In 2003, I was a bright-eyed and bushy-tailed intern at Ayton Young and Rubicam along Mombasa Road. (They have since been discarded into the wasteland of failed companies, swallowed by the black pit of ruthless competition). Back then interns weren’t like they are these days. In today’s workplace, interns actually have opinions. They sit in during important meetings and offer their thoughts, and people actually listen to what they have to say. They are invited for Friday drink ups. They hung lanyards around their necks. They are people. Back then you fetched coffee and you kept your head bowed low and hoped that you would learn something useful. You were like a soundless warship with a broken fog horn, just gliding past the port.
Internship at an ad agency back then was particularly grueling because you were in the presence of creatives with their unpredictable moods and colourful egos. Some came to work on loud bikes. Others in loud shirts. They wore jeans around their hips and emotions on their sleeves. Dreadlocks were not uncommon. Boots were the norm. The room constantly reeked of coffee. From every corner, graphic designers played music at illegal decibels, sulking behind machines whose sizes reflected their imagined position in the food chain.
These people all seemed completely unearthed; social renegades, drinking, smoking, creating, disrupting organised thought and constantly trying to fit squares into circles. The women handling accounts held glowing cigarettes delicately between two blood-nailed fingers and uttered sentences like, “Sawa, this idea has legs but let’s bounce it off a bit more over drinks jioni.” So urbane and cool. They were aloof and worldly and they laughed out aloud. They wore high-heels and when they brushed past you, you were left engulfed a whiff of cigarettes, perfume and brevity. I was sure these girls never cried a tear in their lives. Were they even capable of orgasms, I often wondered, did they even have the time? Even though they were feminine they somehow managed to be just as masculine as the men they drank and smoked with. I found them so goddamn intimidating.

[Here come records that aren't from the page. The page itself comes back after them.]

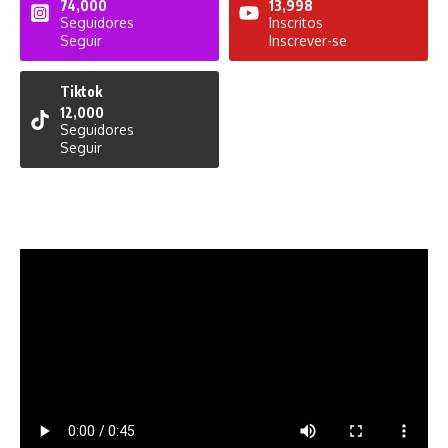
74,000
13,998
Seguidores
Inscritos
Seguir
Inscrever-se
Tiktok
12,000
Seguidores
Seguir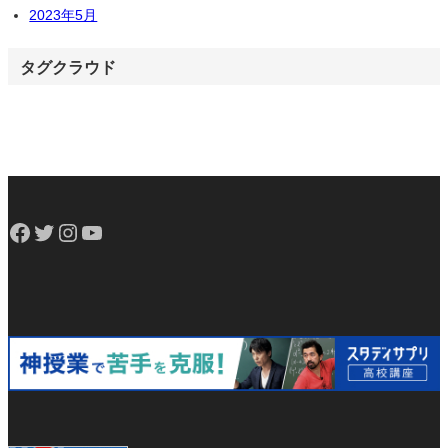
2023年5月
タグクラウド
Facebook
Twitter
Instagram
YouTube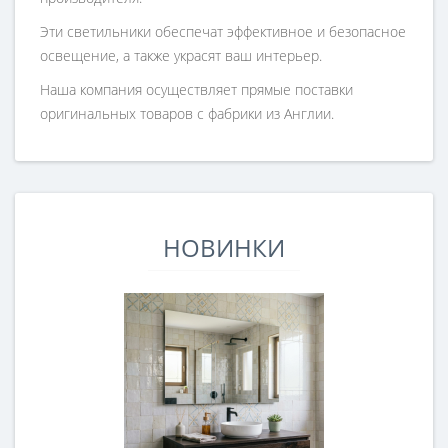
Эти светильники обеспечат эффективное и безопасное
освещение, а также украсят ваш интерьер.
Наша компания осуществляет прямые поставки
оригинальных товаров с фабрики из Англии.
НОВИНКИ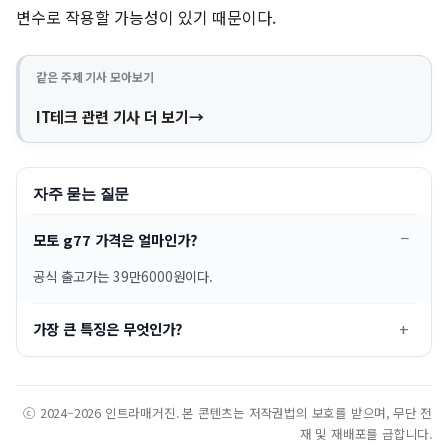
변수로 작용할 가능성이 있기 때문이다.
같은 주제 기사 모아보기
IT테크 관련 기사 더 보기
자주 묻는 질문
모토 g77 가격은 얼마인가?
공식 출고가는 39만6000원이다.
가장 큰 특징은 무엇인가?
ⓒ 2024–2026 인트라매거진. 본 콘텐츠는 저작권법의 보호를 받으며, 무단 전
재 및 재배포를 금합니다.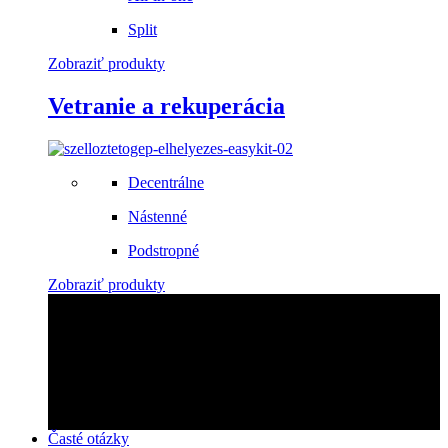
Split
Zobraziť produkty
Vetranie a rekuperácia
Decentrálne
Nástenné
Podstropné
Zobraziť produkty
Zabezpečíme montáž!
Objednajte si u nás montáž rýchlo a profesionálne!
Kontaktujte nás
Časté otázky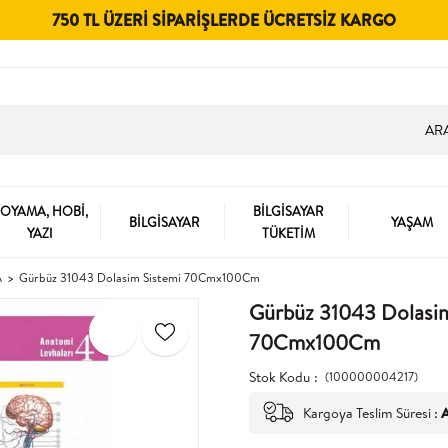
750 TL ÜZERI SIPARIŞLERDE ÜCRETSIZ KARGO
OYAMA, HOBİ,
BİLGİSAYAR
BİLGİSAYAR
YAŞAM
YAZI
TÜKETİM
A
Gürbüz 31043 Dolasim Sistemi 70Cmx100Cm
Gürbüz 31043 Dolasim
70Cmx100Cm
Stok Kodu
(100000004217)
Kargoya Teslim Süresi
:
A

The agency was also the first time I ever saw an office with a bar in it. A freaking bar! With booze and corkscrews and shit. After work the employees would mill around there, drinking and smoking and engaging in banter that was always peppered with wiseass remarks. Everybody seemed so witty. (Even the tea girl) They stood there with client briefs in their heads and half-finished storyboards in their hearts and they looked like they didn’t have a care in the goddamn world other than who had the next smoke.

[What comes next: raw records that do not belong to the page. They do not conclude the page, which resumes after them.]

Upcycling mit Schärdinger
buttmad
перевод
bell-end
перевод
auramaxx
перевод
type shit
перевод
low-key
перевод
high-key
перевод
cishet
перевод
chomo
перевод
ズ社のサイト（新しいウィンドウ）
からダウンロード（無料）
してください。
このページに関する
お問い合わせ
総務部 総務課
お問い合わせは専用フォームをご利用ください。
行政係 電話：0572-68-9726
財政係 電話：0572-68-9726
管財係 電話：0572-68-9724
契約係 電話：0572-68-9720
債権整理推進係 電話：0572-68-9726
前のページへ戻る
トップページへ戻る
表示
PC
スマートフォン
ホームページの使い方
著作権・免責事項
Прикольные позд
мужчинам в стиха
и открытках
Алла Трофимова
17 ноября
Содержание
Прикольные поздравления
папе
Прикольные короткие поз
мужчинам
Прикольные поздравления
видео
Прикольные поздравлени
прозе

I remember chaps like Eric Wanjai or “Doaaz” and Oscar Abuko because they didn’t make you feel like an intern. I remember the receptionist, an ageing lady with a staggering eloquence and efficiency. She had a strong voice over the phone, almost manly, but in person she was soft as peach. I remember Joe Otin, formerly of Ipsos Synovate, now founder of The Collective, an interactive ad agency. Joe was a different animal then. He was like a fuckin’ emperor. An account manager or something, he was much younger of course and yet somehow more bold and invincible. I remember Joe because he generally never said much to anyone and even less to us interns.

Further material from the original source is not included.